Set up a headless Raspberry Pi, all from the line of some other computer

There are differences between setting up a Raspberry Pi and installing an operational formula on any other computer, but one thing that is not unusual is that if you do enough, you should automate the procedure in each and every possible way. This is the scenario in which [Peter Lorenzen] was found, and its solution is a shell script to install and configure the Raspberry Pi to work headless, without connecting a keyboard or monitor in the procedure.

The [Peter’] tool is a script called rpido, and with it the procedure of setting up a new Raspberry Pi for headless operation is greatly simplified. To set up a new Pi, all [Peter] wants to do is:

The [Peter’] script has apparent benefits over navigating a list of tasks for setting up and installing operational formulas, not to mention the benefits of not having to connect a keyboard and monitor. Part of the magic is that [Peter] mounts the SD card registration formula in a chroot environment. With the right tools, THE ARM binaries for Pi paints on your Ubuntu (Intel) computer. It is much more convenient to make adjustments to the SD card content this way, before you go to your new home in a Pi.

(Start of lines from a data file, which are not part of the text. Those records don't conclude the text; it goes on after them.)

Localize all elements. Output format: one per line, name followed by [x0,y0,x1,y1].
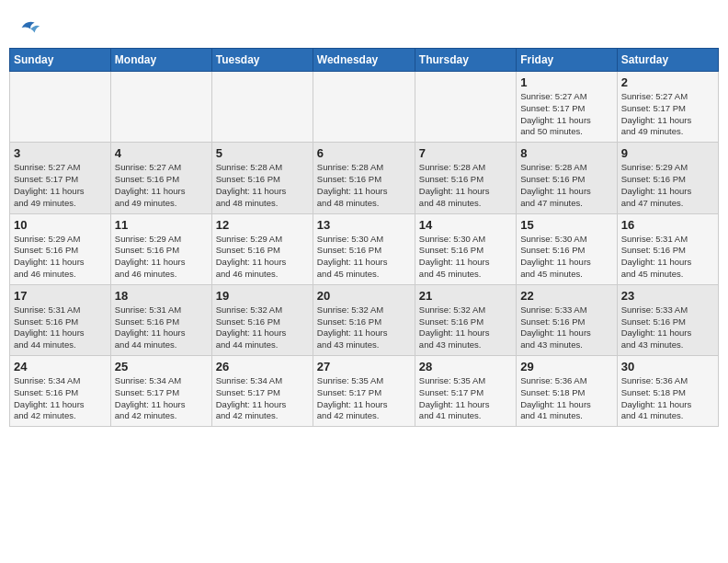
calendar-week-row: 24Sunrise: 5:34 AMSunset: 5:16 PMDayligh… [10,356,719,427]
calendar-day-cell: 7Sunrise: 5:28 AMSunset: 5:16 PMDaylight… [415,143,516,213]
calendar-day-cell: 22Sunrise: 5:33 AMSunset: 5:16 PMDayligh… [517,284,617,355]
calendar-day-cell: 27Sunrise: 5:35 AMSunset: 5:17 PMDayligh… [313,356,415,427]
calendar-table: SundayMondayTuesdayWednesdayThursdayFrid… [9,48,719,427]
day-number: 19 [216,289,309,303]
day-info: Sunrise: 5:29 AMSunset: 5:16 PMDaylight:… [115,234,208,281]
day-number: 9 [621,146,714,160]
calendar-day-cell [313,72,415,143]
day-number: 24 [14,360,107,373]
calendar-day-cell: 29Sunrise: 5:36 AMSunset: 5:18 PMDayligh… [517,356,617,427]
calendar-header-cell: Tuesday [211,49,313,72]
calendar-day-cell: 8Sunrise: 5:28 AMSunset: 5:16 PMDaylight… [517,143,617,213]
day-info: Sunrise: 5:27 AMSunset: 5:17 PMDaylight:… [14,162,107,209]
day-info: Sunrise: 5:27 AMSunset: 5:16 PMDaylight:… [115,162,208,209]
calendar-day-cell [10,72,111,143]
calendar-day-cell: 4Sunrise: 5:27 AMSunset: 5:16 PMDaylight… [110,143,211,213]
day-info: Sunrise: 5:29 AMSunset: 5:16 PMDaylight:… [216,234,309,281]
day-number: 23 [621,289,714,303]
calendar-day-cell: 18Sunrise: 5:31 AMSunset: 5:16 PMDayligh… [110,284,211,355]
day-number: 5 [216,146,309,160]
calendar-day-cell: 11Sunrise: 5:29 AMSunset: 5:16 PMDayligh… [110,213,211,284]
calendar-week-row: 17Sunrise: 5:31 AMSunset: 5:16 PMDayligh… [10,284,719,355]
calendar-header-cell: Friday [517,49,617,72]
day-number: 26 [216,360,309,373]
day-info: Sunrise: 5:27 AMSunset: 5:17 PMDaylight:… [520,91,612,138]
day-number: 14 [419,218,512,232]
day-number: 28 [419,360,512,373]
calendar-day-cell: 5Sunrise: 5:28 AMSunset: 5:16 PMDaylight… [211,143,313,213]
header [9,9,719,40]
day-info: Sunrise: 5:27 AMSunset: 5:17 PMDaylight:… [621,91,714,138]
calendar-day-cell: 28Sunrise: 5:35 AMSunset: 5:17 PMDayligh… [415,356,516,427]
day-info: Sunrise: 5:30 AMSunset: 5:16 PMDaylight:… [317,234,411,281]
day-info: Sunrise: 5:33 AMSunset: 5:16 PMDaylight:… [520,304,612,351]
day-info: Sunrise: 5:34 AMSunset: 5:17 PMDaylight:… [115,375,208,422]
day-info: Sunrise: 5:35 AMSunset: 5:17 PMDaylight:… [317,375,411,422]
page: SundayMondayTuesdayWednesdayThursdayFrid… [0,0,728,563]
day-info: Sunrise: 5:30 AMSunset: 5:16 PMDaylight:… [520,234,612,281]
calendar-day-cell [211,72,313,143]
calendar-day-cell: 17Sunrise: 5:31 AMSunset: 5:16 PMDayligh… [10,284,111,355]
day-number: 8 [520,146,612,160]
calendar-week-row: 10Sunrise: 5:29 AMSunset: 5:16 PMDayligh… [10,213,719,284]
day-number: 13 [317,218,411,232]
calendar-header-row: SundayMondayTuesdayWednesdayThursdayFrid… [10,49,719,72]
day-info: Sunrise: 5:36 AMSunset: 5:18 PMDaylight:… [621,375,714,422]
logo [13,15,42,40]
day-number: 10 [14,218,107,232]
calendar-week-row: 1Sunrise: 5:27 AMSunset: 5:17 PMDaylight… [10,72,719,143]
calendar-day-cell: 23Sunrise: 5:33 AMSunset: 5:16 PMDayligh… [617,284,718,355]
day-info: Sunrise: 5:31 AMSunset: 5:16 PMDaylight:… [14,304,107,351]
day-number: 29 [520,360,612,373]
calendar-day-cell: 16Sunrise: 5:31 AMSunset: 5:16 PMDayligh… [617,213,718,284]
day-number: 2 [621,75,714,89]
calendar-header-cell: Thursday [415,49,516,72]
day-number: 11 [115,218,208,232]
day-number: 3 [14,146,107,160]
day-number: 7 [419,146,512,160]
calendar-day-cell: 1Sunrise: 5:27 AMSunset: 5:17 PMDaylight… [517,72,617,143]
day-number: 1 [520,75,612,89]
day-info: Sunrise: 5:30 AMSunset: 5:16 PMDaylight:… [419,234,512,281]
calendar-day-cell: 30Sunrise: 5:36 AMSunset: 5:18 PMDayligh… [617,356,718,427]
calendar-day-cell: 21Sunrise: 5:32 AMSunset: 5:16 PMDayligh… [415,284,516,355]
calendar-body: 1Sunrise: 5:27 AMSunset: 5:17 PMDaylight… [10,72,719,427]
day-number: 12 [216,218,309,232]
calendar-day-cell: 6Sunrise: 5:28 AMSunset: 5:16 PMDaylight… [313,143,415,213]
day-info: Sunrise: 5:31 AMSunset: 5:16 PMDaylight:… [115,304,208,351]
day-info: Sunrise: 5:28 AMSunset: 5:16 PMDaylight:… [520,162,612,209]
day-number: 16 [621,218,714,232]
day-info: Sunrise: 5:33 AMSunset: 5:16 PMDaylight:… [621,304,714,351]
day-info: Sunrise: 5:28 AMSunset: 5:16 PMDaylight:… [216,162,309,209]
day-number: 17 [14,289,107,303]
calendar-day-cell: 10Sunrise: 5:29 AMSunset: 5:16 PMDayligh… [10,213,111,284]
calendar-day-cell: 2Sunrise: 5:27 AMSunset: 5:17 PMDaylight… [617,72,718,143]
calendar-day-cell: 9Sunrise: 5:29 AMSunset: 5:16 PMDaylight… [617,143,718,213]
day-info: Sunrise: 5:28 AMSunset: 5:16 PMDaylight:… [419,162,512,209]
day-number: 22 [520,289,612,303]
calendar-header-cell: Sunday [10,49,111,72]
day-number: 15 [520,218,612,232]
day-number: 6 [317,146,411,160]
calendar-day-cell: 25Sunrise: 5:34 AMSunset: 5:17 PMDayligh… [110,356,211,427]
calendar-day-cell: 15Sunrise: 5:30 AMSunset: 5:16 PMDayligh… [517,213,617,284]
calendar-day-cell: 12Sunrise: 5:29 AMSunset: 5:16 PMDayligh… [211,213,313,284]
calendar-header-cell: Monday [110,49,211,72]
calendar-week-row: 3Sunrise: 5:27 AMSunset: 5:17 PMDaylight… [10,143,719,213]
day-info: Sunrise: 5:32 AMSunset: 5:16 PMDaylight:… [419,304,512,351]
day-info: Sunrise: 5:35 AMSunset: 5:17 PMDaylight:… [419,375,512,422]
calendar-day-cell: 3Sunrise: 5:27 AMSunset: 5:17 PMDaylight… [10,143,111,213]
day-number: 20 [317,289,411,303]
calendar-day-cell: 20Sunrise: 5:32 AMSunset: 5:16 PMDayligh… [313,284,415,355]
calendar-header-cell: Wednesday [313,49,415,72]
day-info: Sunrise: 5:28 AMSunset: 5:16 PMDaylight:… [317,162,411,209]
calendar-day-cell: 14Sunrise: 5:30 AMSunset: 5:16 PMDayligh… [415,213,516,284]
calendar-day-cell: 19Sunrise: 5:32 AMSunset: 5:16 PMDayligh… [211,284,313,355]
day-info: Sunrise: 5:31 AMSunset: 5:16 PMDaylight:… [621,234,714,281]
logo-bird-icon [17,15,42,40]
day-info: Sunrise: 5:29 AMSunset: 5:16 PMDaylight:… [621,162,714,209]
calendar-day-cell [110,72,211,143]
calendar-day-cell: 26Sunrise: 5:34 AMSunset: 5:17 PMDayligh… [211,356,313,427]
day-number: 25 [115,360,208,373]
calendar-day-cell: 24Sunrise: 5:34 AMSunset: 5:16 PMDayligh… [10,356,111,427]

However, not everything has to revolve around an SD card. [Jonathan Bennet] has demonstrated that it is imaginable to run a Raspberry Pi without an SD card using pxE’s startup function, allowing you to start and load your registration formula from a server on the same network, rather than a memory card.

Ordered. I have to go back to my task to install Steam and run the half-life on a raspi. multiarch/qemu can do it, but I think chroot/qemu can do it.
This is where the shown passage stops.